Perhaps my usage scenarios are in the sweet spot for what Adaptive Audio is good at — the opposite of how my usage scenarios are not good for Conversation Awareness. But from my time using them, I don’t even see why Adaptive Audio isn’t a replacement for Transparency. For me, so far, it’s just Transparency but better, with more on-the-fly dynamic adjustments. It’s fantastic. (Perhaps battery life is one reason to keep plain Transparency mode around, but I have zero complaints about the battery life I’ve gotten these past five days.)
If you already use AirPods Pro, you know there are cute sounds that play when you switch modes. Each mode gets its own unique tone, and the tones for Transparency and Active Noise Cancellation sort of sound like the opposite of each other. The tones suggest “opening” and “closing” the world around you as you toggle them. Adaptive Audio has a new tone, which I’d describe as spritely or joyful. It’s the sort of sound you can imagine a fairy’s magic wand making in a kid’s movie. It’s a fun sound for a fun mode, and I can’t help but take the joyfulness of this tone as a subtle suggestion from Apple that this is the “best” mode for most people in most scenarios, other than the obvious situations where you want full-on immersive Active Noise Cancellation.
The Vision Pro is Apple’s initial foray into spatial computing. But Vision Pro is not Apple’s first product in the world of augmented reality: AirPods Pro (and to a lesser degree, at the moment, AirPods Max) are. We humans are visual creatures and we naturally tend to think of augmented reality as a primarily visual experience, but AirPods Pro offer profoundly enjoyable and useful augmentation of the aural world around you. Starting today, Adaptive Audio takes that to another level.

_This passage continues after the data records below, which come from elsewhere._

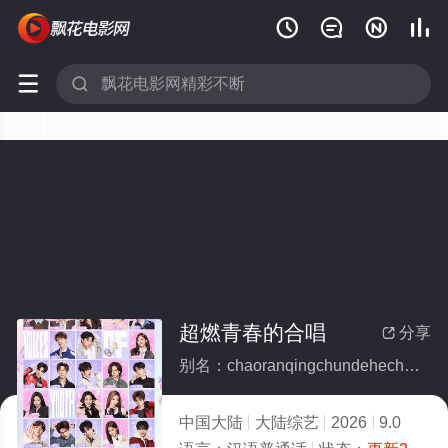






超燃青春的合唱
分享

别名：chaoranqingchundehechang
中国大陆
大陆综艺
2026
9.0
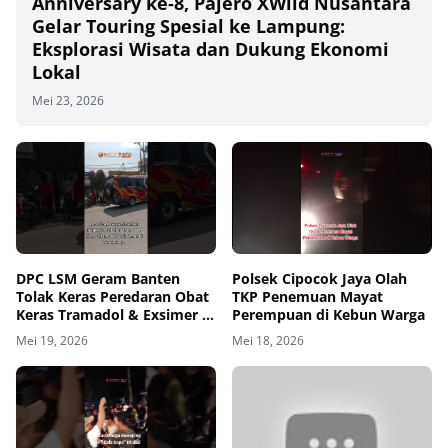
Anniversary ke‑8, Pajero XWild Nusantara
Gelar Touring Spesial ke Lampung:
Eksplorasi Wisata dan Dukung Ekonomi
Lokal
Mei 23, 2026
00
00:00
DPC LSM Geram Banten
Polsek Cipocok Jaya Olah
Tolak Keras Peredaran Obat
TKP Penemuan Mayat
Keras Tramadol & Exsimer di
Perempuan di Kebun Warga
Tangerang
Mei 19, 2026
Mei 18, 2026
00
00:00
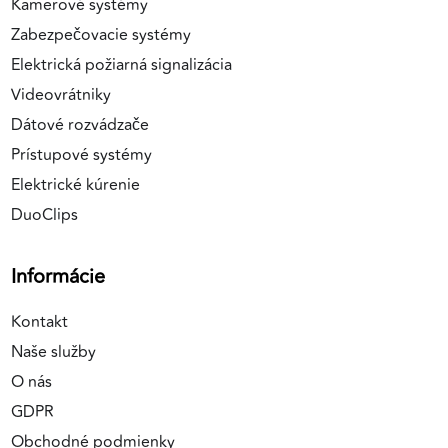
Kamerové systémy
Zabezpečovacie systémy
Elektrická požiarná signalizácia
Videovrátniky
Dátové rozvádzače
Prístupové systémy
Elektrické kúrenie
DuoClips
Informácie
Kontakt
Naše služby
O nás
GDPR
Obchodné podmienky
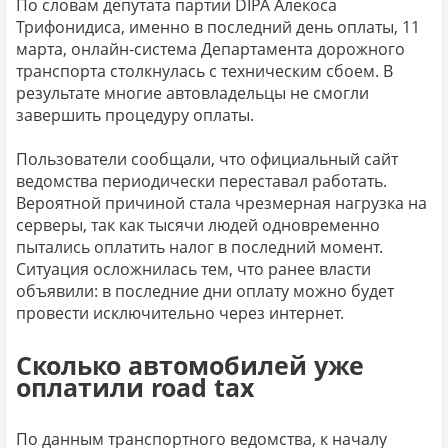
По словам депутата партии DIPA Алекоса
Трифонидиса, именно в последний день оплаты, 11
марта, онлайн-система Департамента дорожного
транспорта столкнулась с техническим сбоем. В
результате многие автовладельцы не смогли
завершить процедуру оплаты.
Пользователи сообщали, что официальный сайт
ведомства периодически переставал работать.
Вероятной причиной стала чрезмерная нагрузка на
серверы, так как тысячи людей одновременно
пытались оплатить налог в последний момент.
Ситуация осложнилась тем, что ранее власти
объявили: в последние дни оплату можно будет
провести исключительно через интернет.
Сколько автомобилей уже
оплатили road tax
По данным транспортного ведомства, к началу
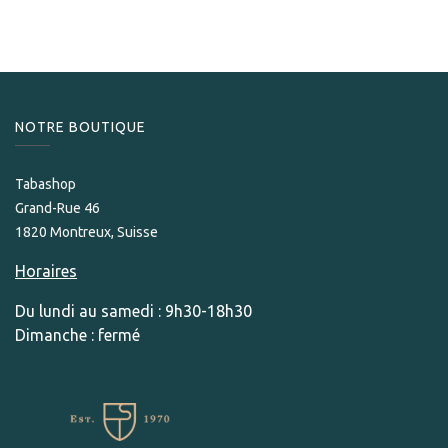
NOTRE BOUTIQUE
Tabashop
Grand-Rue 46
1820 Montreux, Suisse
Horaires
Du lundi au samedi : 9h30-18h30
Dimanche : fermé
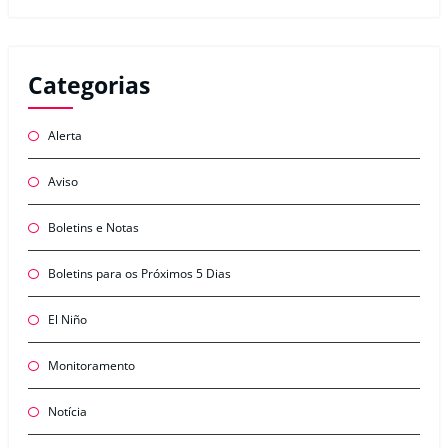
Categorias
Alerta
Aviso
Boletins e Notas
Boletins para os Próximos 5 Dias
El Niño
Monitoramento
Notícia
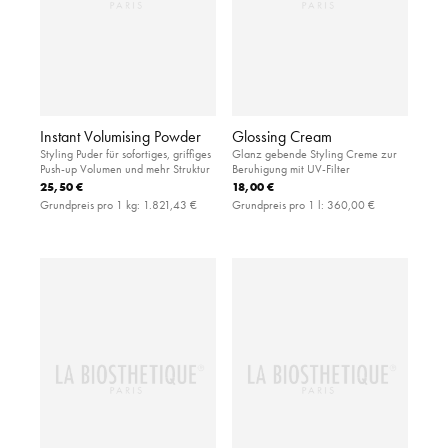
Instant Volumising Powder
Glossing Cream
Styling Puder für sofortiges, griffiges
Glanz gebende Styling Creme zur
Push-up Volumen und mehr Struktur
Beruhigung mit UV-Filter
25,50 €
18,00 €
Grundpreis pro 1 kg:
1.821,43 €
Grundpreis pro 1 l:
360,00 €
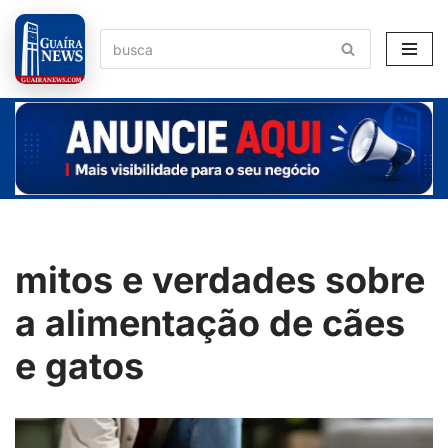
Pular
para
o
conteúdo
mitos e verdades sobre
a alimentação de cães
e gatos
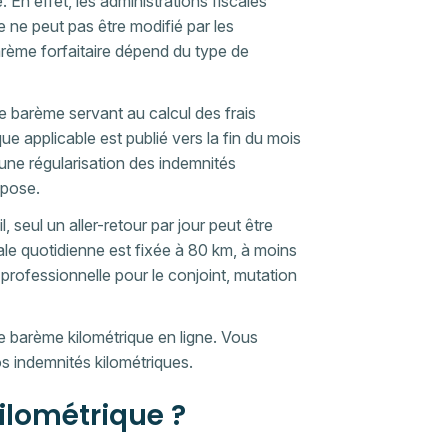
 En effet, les administrations fiscales
e ne peut pas être modifié par les
rème forfaitaire dépend du type de
le barème servant au calcul des frais
ue applicable est publié vers la fin du mois
 une régularisation des indemnités
mpose.
l, seul un aller-retour par jour peut être
ale quotidienne est fixée à 80 km, à moins
é professionnelle pour le conjoint, mutation
de barème kilométrique en ligne. Vous
os indemnités kilométriques.
ilométrique ?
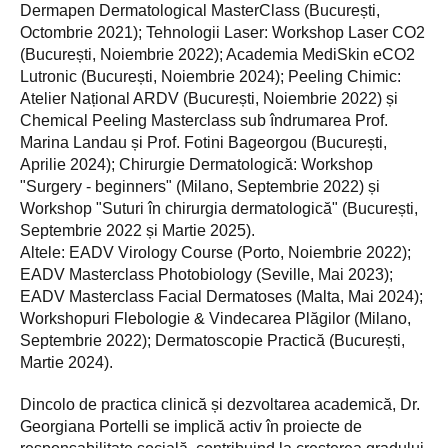
Dermapen Dermatological MasterClass (București,
Octombrie 2021); Tehnologii Laser: Workshop Laser CO2
(București, Noiembrie 2022); Academia MediSkin eCO2
Lutronic (București, Noiembrie 2024); Peeling Chimic:
Atelier Național ARDV (București, Noiembrie 2022) și
Chemical Peeling Masterclass sub îndrumarea Prof.
Marina Landau și Prof. Fotini Bageorgou (București,
Aprilie 2024); Chirurgie Dermatologică: Workshop
"Surgery - beginners" (Milano, Septembrie 2022) și
Workshop "Suturi în chirurgia dermatologică" (București,
Septembrie 2022 și Martie 2025).
Altele: EADV Virology Course (Porto, Noiembrie 2022);
EADV Masterclass Photobiology (Seville, Mai 2023);
EADV Masterclass Facial Dermatoses (Malta, Mai 2024);
Workshopuri Flebologie & Vindecarea Plăgilor (Milano,
Septembrie 2022); Dermatoscopie Practică (București,
Martie 2024).
Dincolo de practica clinică și dezvoltarea academică, Dr.
Georgiana Portelli se implică activ în proiecte de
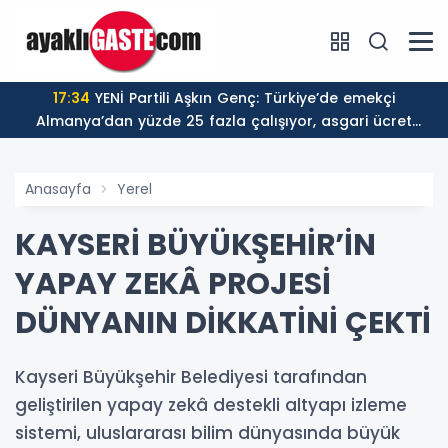
17:34
YENİ Partili Aşkın Genç: Türkiye’de emekçi
Almanya’dan yüzde 25 fazla çalışıyor, asgari ücret
ayın 18 gününe yetiyor
Anasayfa
Yerel
KAYSERİ BÜYÜKŞEHİR’İN
YAPAY ZEKÂ PROJESİ
DÜNYANIN DİKKATİNİ ÇEKTİ
Kayseri Büyükşehir Belediyesi tarafından
geliştirilen yapay zekâ destekli altyapı izleme
sistemi, uluslararası bilim dünyasında büyük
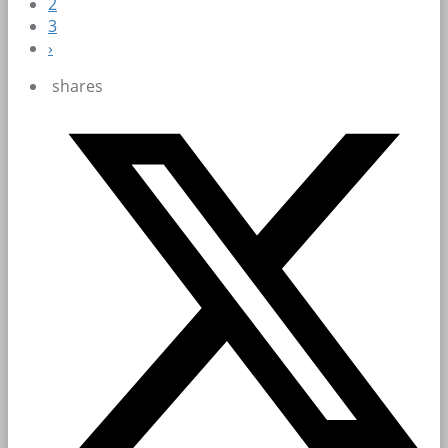
2
3
›
shares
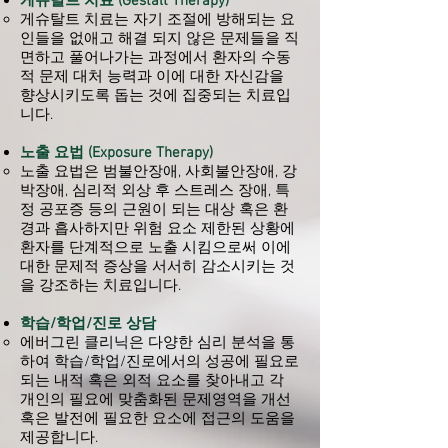
게슈탈트 치료 (Gestalt Therapy)
게슈탈트 치료는 자기 조절에 방해되는 요
인들을 없애고 해결 되지 않은 문제들을 직
면하고 풀어나가는 과정에서 환자의 수동
적 문제 대처 능력과 이에 대한 자신감을
향상시키도록 돕는 것에 집중되는 치료입
니다.
노출 요법 (Exposure Therapy)
노출 요법은 범불안장애, 사회불안장애, 강
박장애, 심리적 외상 후 스트레스 장애, 특
정 공포증 등의 근원이 되는 대상 혹은 환
경과 흡사하지만 위험 요소 제한된 상황에
환자를 단계적으로 노출 시킴으로써 이에
대한 문제적 증상을 서서히 감소시키는 것
을 강조하는 치료입니다.
학습/학업/진로 상담
에버그린 클리닉은 다양한 심리 분석을 통
하여 학습/학업/진로에서의 성공에 필요로
되는 내적 혹은 외적 요소를 찾아내고 각
개인의 필요에 맞춤화된 문제영역을 개선
혹은 발전에 필요한 요소에 접근의 도움을
제공합니다.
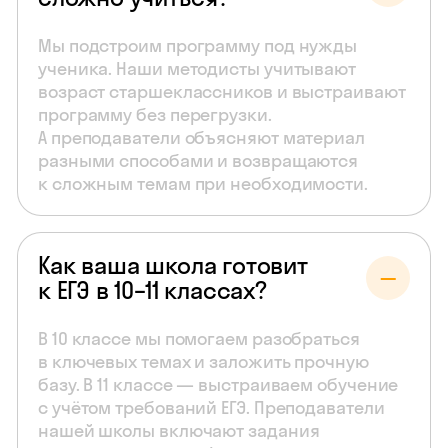
Мы подстроим программу под нужды
ученика. Наши методисты учитывают
возраст старшеклассников и выстраивают
программу без перегрузки.
А преподаватели объясняют материал
разными способами и возвращаются
к сложным темам при необходимости.
Как ваша школа готовит
к ЕГЭ в 10–11 классах?
В 10 классе мы помогаем разобраться
в ключевых темах и заложить прочную
базу. В 11 классе — выстраиваем обучение
с учётом требований ЕГЭ. Преподаватели
нашей школы включают задания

Adaptive Audio is only available for the AirPods Pro 2, which means I’m only going to be more irritated if I ever again find myself wearing my old first-generation AirPods Pro out of necessity. At this point AirPods Pro 2 are as much better than the original AirPods Pro than the original AirPods Pro seemed from the original non-pro AirPods. They’re far more than wireless earbuds — they’re clever, powerful, delightful computers you put in your ears. I’ll close with what I wrote about them a year ago:
The new AirPods Pro are the best single expression of Apple as a company today. Not the most important product, not the most complicated, not the most essential. But the one that exemplifies everything Apple is trying to do. They are simple, they are useful, and they offer features that most people use and want. Most people use headphones. A lot of people use them every day — in noisy environments. AirPods Pro are — for any scenario where big over-ear-style headphones are impractical — the best headphones in the world.